Top of Task data

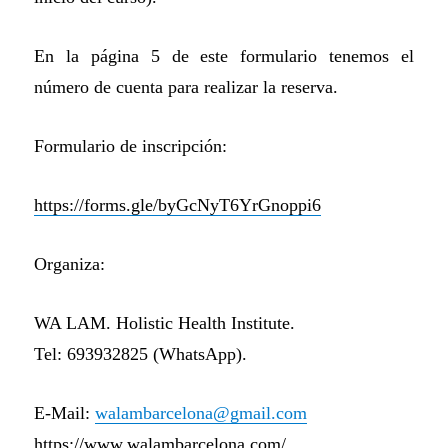
En la página 5 de este formulario tenemos el
número de cuenta para realizar la reserva.
Formulario de inscripción:
https://forms.gle/byGcNyT6YrGnoppi6
Organiza:
WA LAM. Holistic Health Institute.
Tel: 693932825 (WhatsApp).
E-Mail:
walambarcelona@gmail.com
https://www.walambarcelona.com/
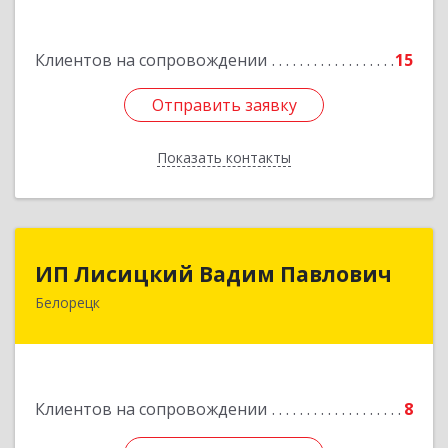
Подробнее
Клиентов на сопровождении
15
Отправить заявку
Отправить заявку
Показать контакты
Назад
ИП Лисицкий Вадим Павлович
ИП Лисицкий Вадим Павлович
Белорецк
453501, Башкортостан Респ, Белорецк г,
Кооперативная ул, дом № 4, корпус А, кв.32
Подробнее
Клиентов на сопровождении
8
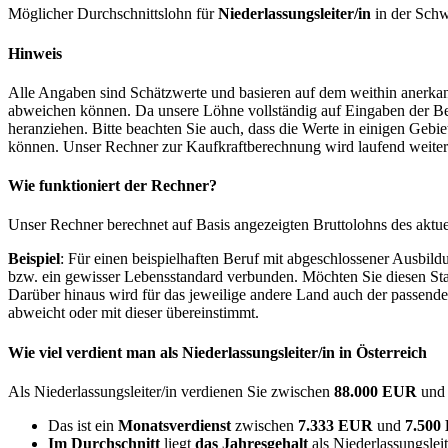
Möglicher Durchschnittslohn für
Niederlassungsleiter/in
in der Schw
Hinweis
Alle Angaben sind Schätzwerte und basieren auf dem weithin anerkann
abweichen können. Da unsere Löhne vollständig auf Eingaben der Bes
heranziehen. Bitte beachten Sie auch, dass die Werte in einigen Gebi
können. Unser Rechner zur Kaufkraftberechnung wird laufend weiter op
Wie funktioniert der Rechner?
Unser Rechner berechnet auf Basis angezeigten Bruttolohns des aktu
Beispiel
: Für einen beispielhaften Beruf mit abgeschlossener Ausbil
bzw. ein gewisser Lebensstandard verbunden. Möchten Sie diesen Stan
Darüber hinaus wird für das jeweilige andere Land auch der passend
abweicht oder mit dieser übereinstimmt.
Wie viel verdient man als
Niederlassungsleiter/in
in Österreich
Als Niederlassungsleiter/in verdienen Sie zwischen
88.000 EUR
un
Das ist ein
Monatsverdienst
zwischen
7.333 EUR
und
7.50
Im Durchschnitt
liegt
das Jahresgehalt
als Niederlassungsleit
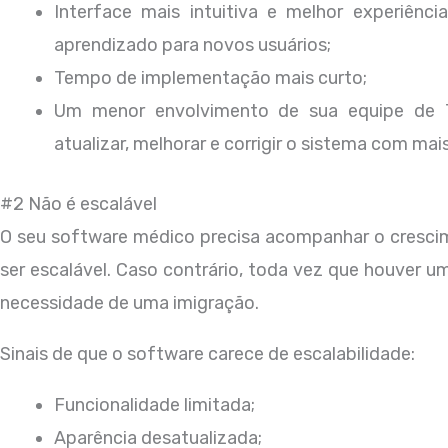
Interface mais intuitiva e melhor experiênci
aprendizado para novos usuários;
Tempo de implementação mais curto;
Um menor envolvimento de sua equipe de T
atualizar, melhorar e corrigir o sistema com mai
#2 Não é escalável
O seu software médico precisa acompanhar o crescimen
ser escalável. Caso contrário, toda vez que houver u
necessidade de uma imigração.
Sinais de que o software carece de escalabilidade:
Funcionalidade limitada;
Aparência desatualizada;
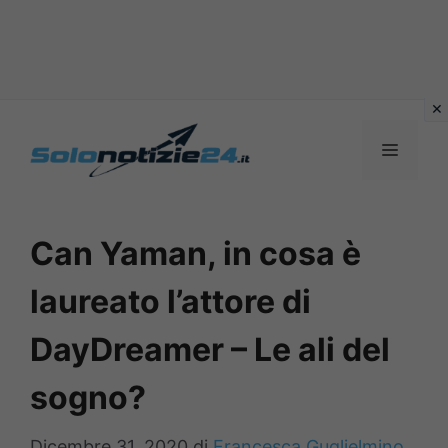
Vai
al
MENU
contenuto
Can Yaman, in cosa è
laureato l’attore di
DayDreamer – Le ali del
sogno?
Dicembre 31, 2020
di
Francesca Guglielmino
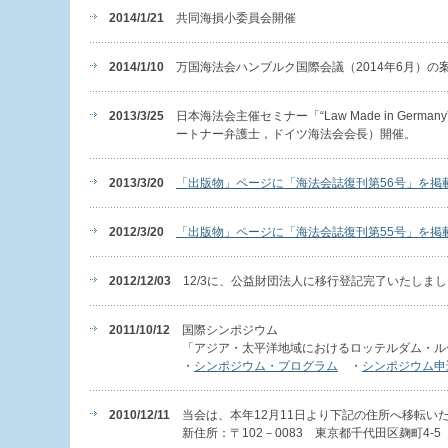
2014/1/21
共同海損小委員会開催
2014/1/10
万国海法会ハンブルク国際会議（2014年6月）の
2013/3/25
日本海法会主催セミナー「“Law Made in Germa
ートナー弁護士，ドイツ海法会会長）開催。
2013/3/20
「出版物」ページに「海法会誌復刊第56号」を掲
2012/3/20
「出版物」ページに「海法会誌復刊第55号」を掲
2012/12/03
12/3に、公益財団法人に移行登記完了いたしま
2011/10/12
国際シンポジウム
「アジア・太平洋地域におけるロッテルダム・ル
・
シンポジウム・プログラム
・
シンポジウム申
2010/12/11
当会は、本年12月11日より下記の住所へ移転い
新住所：〒102－0083 東京都千代田区麹町4-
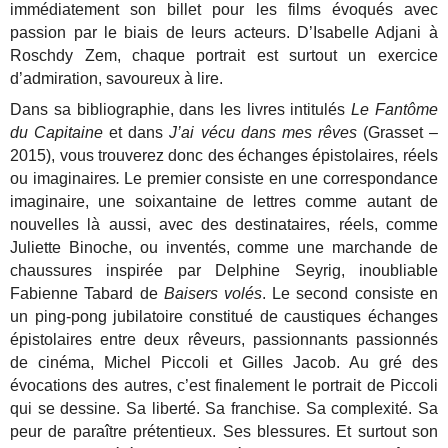
immédiatement son billet pour les films évoqués avec
passion par le biais de leurs acteurs. D’Isabelle Adjani à
Roschdy Zem, chaque portrait est surtout un exercice
d’admiration, savoureux à lire.
Dans sa bibliographie, dans les livres intitulés
Le Fantôme
du Capitaine
et dans
J’ai vécu dans mes rêves
(Grasset –
2015), vous trouverez donc des échanges épistolaires, réels
ou imaginaires
.
Le premier consiste en une correspondance
imaginaire, une soixantaine de lettres comme autant de
nouvelles là aussi, avec des destinataires, réels, comme
Juliette Binoche, ou inventés, comme une marchande de
chaussures inspirée par Delphine Seyrig, inoubliable
Fabienne Tabard de
Baisers volés
. Le second consiste en
un ping-pong jubilatoire constitué de caustiques échanges
épistolaires entre deux rêveurs, passionnants passionnés
de cinéma, Michel Piccoli et Gilles Jacob. Au gré des
évocations des autres, c’est finalement le portrait de Piccoli
qui se dessine. Sa liberté. Sa franchise. Sa complexité. Sa
peur de paraître prétentieux. Ses blessures. Et surtout son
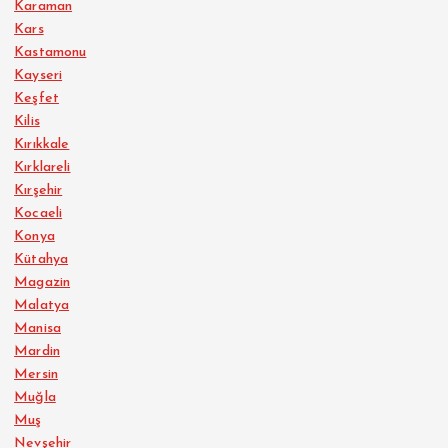
Karaman
Kars
Kastamonu
Kayseri
Keşfet
Kilis
Kırıkkale
Kırklareli
Kırşehir
Kocaeli
Konya
Kütahya
Magazin
Malatya
Manisa
Mardin
Mersin
Muğla
Muş
Nevşehir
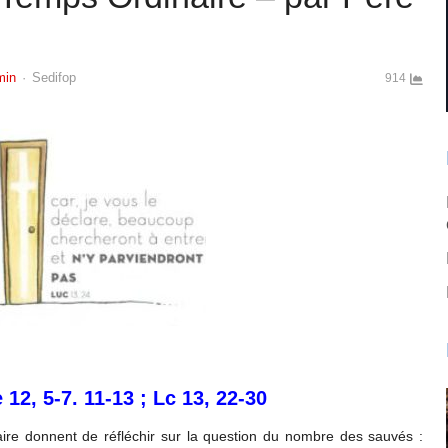
Author
min
Sedifop
914
 12, 5-7. 11-13 ; Lc 13, 22-30
re donnent de réfléchir sur la question du nombre des sauvés :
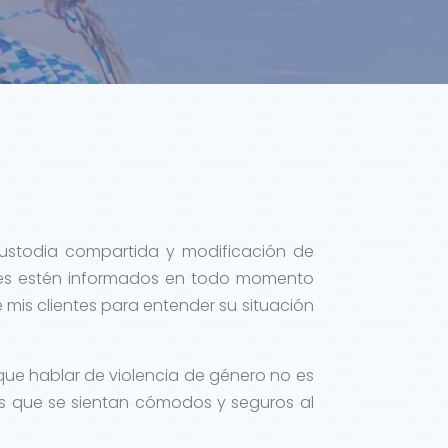
 custodia compartida y modificación de
tes estén informados en todo momento
 mis clientes para entender su situación
ue hablar de violencia de género no es
 es que se sientan cómodos y seguros al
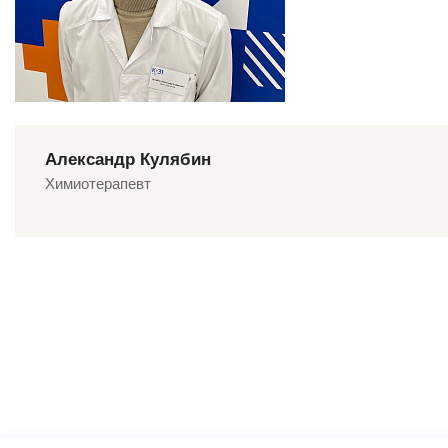
Александр Кулябин
Химиотерапевт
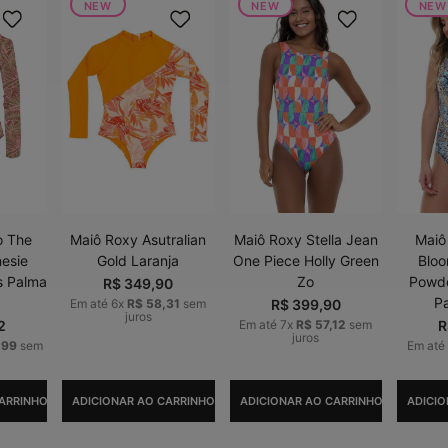
NEW
NEW
NEW
o The
Maiô Roxy Asutralian
Maiô Roxy Stella Jean
Maiô
esie
Gold Laranja
One Piece Holly Green
Bloo
s Palma
Zo
Powde
R$
349
,
90
P
Em até
6
x
R$
58
,
31
sem
R$
399
,
90
juros
2
Em até
7
x
R$
57
,
12
sem
R
juros
,
99
sem
Em até
ARRINHO
ADICIONAR AO CARRINHO
ADICIONAR AO CARRINHO
ADICIO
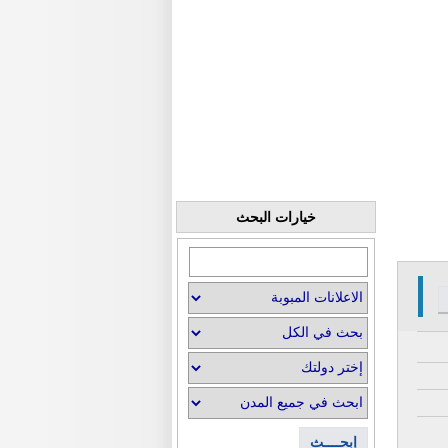
خيارات البحث
إبحــــث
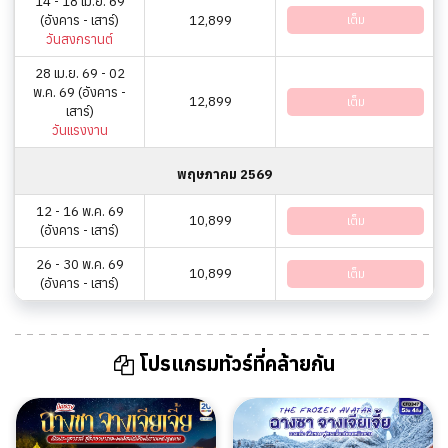
14 - 18 เม.ย. 69
(อังคาร - เสาร์)
12,899
เต็ม
วันสงกรานต์
28 เม.ย. 69 - 02
พ.ค. 69 (อังคาร -
12,899
เต็ม
เสาร์)
วันแรงงาน
พฤษภาคม 2569
12 - 16 พ.ค. 69
10,899
เต็ม
(อังคาร - เสาร์)
26 - 30 พ.ค. 69
10,899
เต็ม
(อังคาร - เสาร์)
โปรแกรมทัวร์ที่คล้ายกัน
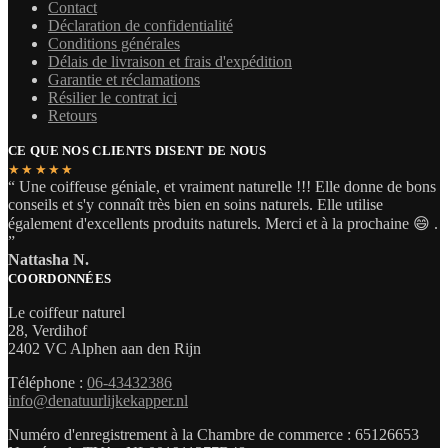
Contact
Déclaration de confidentialité
Conditions générales
Délais de livraison et frais d'expédition
Garantie et réclamations
Résilier le contrat ici
Retours
CE QUE NOS CLIENTS DISENT DE NOUS
★★★★★
“ Une coiffeuse géniale, et vraiment naturelle !!! Elle donne de bons
conseils et s'y connaît très bien en soins naturels. Elle utilise
également d'excellents produits naturels. Merci et à la prochaine 😄 .
”
Nattasha N.
COORDONNÉES
Le coiffeur naturel
28, Verdihof
2402 VC Alphen aan den Rijn
Téléphone :
06-43432386
info@denatuurlijkekapper.nl
Numéro d'enregistrement à la Chambre de commerce : 65126653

Bottom of Task data

> _What this task involves_: Give the listing again, exactly as it appears, but without its images.

> _Output below_:
En la página 5 de este formulario tenemos el
número de cuenta para realizar la reserva.
Formulario de inscripción:
https://forms.gle/byGcNyT6YrGnoppi6
Organiza:
WA LAM. Holistic Health Institute.
Tel: 693932825 (WhatsApp).
E-Mail:
walambarcelona@gmail.com
https://www.walambarcelona.com/
Подробнее
Клиентов на сопровождении
15
Отправить заявку
Отправить заявку
Показать контакты
Назад
ИП Лисицкий Вадим Павлович
ИП Лисицкий Вадим Павлович
Белорецк
453501, Башкортостан Респ, Белорецк г,
Кооперативная ул, дом № 4, корпус А, кв.32
Подробнее
Клиентов на сопровождении
8
Möglicher Durchschnittslohn für
Niederlassungsleiter/in
in der Schw
Hinweis
Alle Angaben sind Schätzwerte und basieren auf dem weithin anerkann
abweichen können. Da unsere Löhne vollständig auf Eingaben der Bes
heranziehen. Bitte beachten Sie auch, dass die Werte in einigen Gebi
können. Unser Rechner zur Kaufkraftberechnung wird laufend weiter op
Wie funktioniert der Rechner?
Unser Rechner berechnet auf Basis angezeigten Bruttolohns des aktu
Beispiel
: Für einen beispielhaften Beruf mit abgeschlossener Ausbil
bzw. ein gewisser Lebensstandard verbunden. Möchten Sie diesen Stan
Darüber hinaus wird für das jeweilige andere Land auch der passend
abweicht oder mit dieser übereinstimmt.
Wie viel verdient man als
Niederlassungsleiter/in
in Österreich
Als Niederlassungsleiter/in verdienen Sie zwischen
88.000 EUR
un
Das ist ein
Monatsverdienst
zwischen
7.333 EUR
und
7.50
Im Durchschnitt
liegt
das Jahresgehalt
als Niederlassungsleit
Interface mais intuitiva e melhor experiênci
aprendizado para novos usuários;
Tempo de implementação mais curto;
Um menor envolvimento de sua equipe de T
atualizar, melhorar e corrigir o sistema com mai
#2 Não é escalável
O seu software médico precisa acompanhar o crescimen
ser escalável. Caso contrário, toda vez que houver u
necessidade de uma imigração.
Sinais de que o software carece de escalabilidade:
Funcionalidade limitada;
Aparência desatualizada;
Vai
al
MENU
contenuto
Can Yaman, in cosa è
laureato l’attore di
DayDreamer – Le ali del
sogno?
Dicembre 31, 2020
di
Francesca Guglielmino
2014/1/21
共同海損小委員会開催
2014/1/10
万国海法会ハンブルク国際会議（2014年6月）の
2013/3/25
日本海法会主催セミナー「“Law Made in Germa
ートナー弁護士，ドイツ海法会会長）開催。
2013/3/20
「出版物」ページに「海法会誌復刊第56号」を掲
2012/3/20
「出版物」ページに「海法会誌復刊第55号」を掲
2012/12/03
12/3に、公益財団法人に移行登記完了いたしま
2011/10/12
国際シンポジウム
「アジア・太平洋地域におけるロッテルダム・ル
・
シンポジウム・プログラム
・
シンポジウム申
2010/12/11
当会は、本年12月11日より下記の住所へ移転い
新住所：〒102－0083 東京都千代田区麹町4-
immédiatement son billet pour les films évoqués avec
passion par le biais de leurs acteurs. D’Isabelle Adjani à
Roschdy Zem, chaque portrait est surtout un exercice
d’admiration, savoureux à lire.
Dans sa bibliographie, dans les livres intitulés
Le Fantôme
du Capitaine
et dans
J’ai vécu dans mes rêves
(Grasset –
2015), vous trouverez donc des échanges épistolaires, réels
ou imaginaires
.
Le premier consiste en une correspondance
imaginaire, une soixantaine de lettres comme autant de
nouvelles là aussi, avec des destinataires, réels, comme
Juliette Binoche, ou inventés, comme une marchande de
chaussures inspirée par Delphine Seyrig, inoubliable
Fabienne Tabard de
Baisers volés
. Le second consiste en
un ping-pong jubilatoire constitué de caustiques échanges
épistolaires entre deux rêveurs, passionnants passionnés
de cinéma, Michel Piccoli et Gilles Jacob. Au gré des
évocations des autres, c’est finalement le portrait de Piccoli
qui se dessine. Sa liberté. Sa franchise. Sa complexité. Sa
peur de paraître prétentieux. Ses blessures. Et surtout son
Karaman
Kars
Kastamonu
Kayseri
Keşfet
Kilis
Kırıkkale
Kırklareli
Kırşehir
Kocaeli
Konya
Kütahya
Magazin
Malatya
Manisa
Mardin
Mersin
Muğla
Muş
Nevşehir
Author
min
Sedifop
914
 12, 5-7. 11-13 ; Lc 13, 22-30
re donnent de réfléchir sur la question du nombre des sauvés :
 custodia compartida y modificación de
tes estén informados en todo momento
 mis clientes para entender su situación
ue hablar de violencia de género no es
 es que se sientan cómodos y seguros al
Александр Кулябин
Химиотерапевт
NEW
NEW
NEW
o The
Maiô Roxy Asutralian
Maiô Roxy Stella Jean
Maiô
esie
Gold Laranja
One Piece Holly Green
Bloo
s Palma
Zo
Powde
R$
349
,
90
P
Em até
6
x
R$
58
,
31
sem
R$
399
,
90
juros
2
Em até
7
x
R$
57
,
12
sem
R
juros
,
99
sem
Em até
ARRINHO
ADICIONAR AO CARRINHO
ADICIONAR AO CARRINHO
ADICIO
خيارات البحث
إبحــــث
14 - 18 เม.ย. 69
(อังคาร - เสาร์)
12,899
เต็ม
วันสงกรานต์
28 เม.ย. 69 - 02
พ.ค. 69 (อังคาร -
12,899
เต็ม
เสาร์)
วันแรงงาน
พฤษภาคม 2569
12 - 16 พ.ค. 69
10,899
เต็ม
(อังคาร - เสาร์)
26 - 30 พ.ค. 69
10,899
เต็ม
(อังคาร - เสาร์)
โปรแกรมทัวร์ที่คล้ายกัน
Contact
Déclaration de confidentialité
Conditions générales
Délais de livraison et frais d'expédition
Garantie et réclamations
Résilier le contrat ici
Retours
CE QUE NOS CLIENTS DISENT DE NOUS
★★★★★
“ Une coiffeuse géniale, et vraiment naturelle !!! Elle donne de bons
conseils et s'y connaît très bien en soins naturels. Elle utilise
également d'excellents produits naturels. Merci et à la prochaine 😄 .
”
Nattasha N.
COORDONNÉES
Le coiffeur naturel
28, Verdihof
2402 VC Alphen aan den Rijn
Téléphone :
06-43432386
info@denatuurlijkekapper.nl
Numéro d'enregistrement à la Chambre de commerce : 65126653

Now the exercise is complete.